Exercise goal
Would you please return the lines of the material that contain the word "Ведь"?

Records provided
--*--

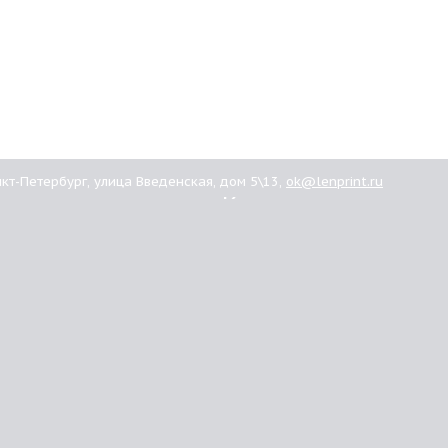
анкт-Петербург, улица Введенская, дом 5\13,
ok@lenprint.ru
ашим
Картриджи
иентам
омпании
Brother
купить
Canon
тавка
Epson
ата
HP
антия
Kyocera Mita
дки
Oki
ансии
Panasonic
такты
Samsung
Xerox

--*--

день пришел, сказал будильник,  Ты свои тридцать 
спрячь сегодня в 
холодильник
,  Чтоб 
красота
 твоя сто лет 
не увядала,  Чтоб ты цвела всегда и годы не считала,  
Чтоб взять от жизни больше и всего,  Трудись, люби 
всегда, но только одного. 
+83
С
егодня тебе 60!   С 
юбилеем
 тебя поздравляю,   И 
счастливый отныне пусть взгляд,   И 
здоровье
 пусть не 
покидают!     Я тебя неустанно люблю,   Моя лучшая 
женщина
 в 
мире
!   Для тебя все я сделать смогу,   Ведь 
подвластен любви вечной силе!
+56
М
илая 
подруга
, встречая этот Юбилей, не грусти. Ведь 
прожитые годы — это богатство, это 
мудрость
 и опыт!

--*--

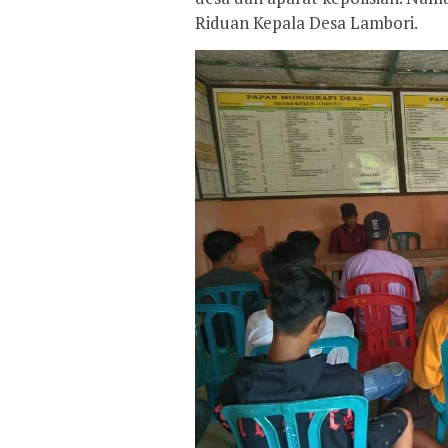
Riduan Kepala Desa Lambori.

--*--

Written response
!   Для тебя все я сделать смогу,   Ведь 
, встречая этот Юбилей, не грусти. Ведь 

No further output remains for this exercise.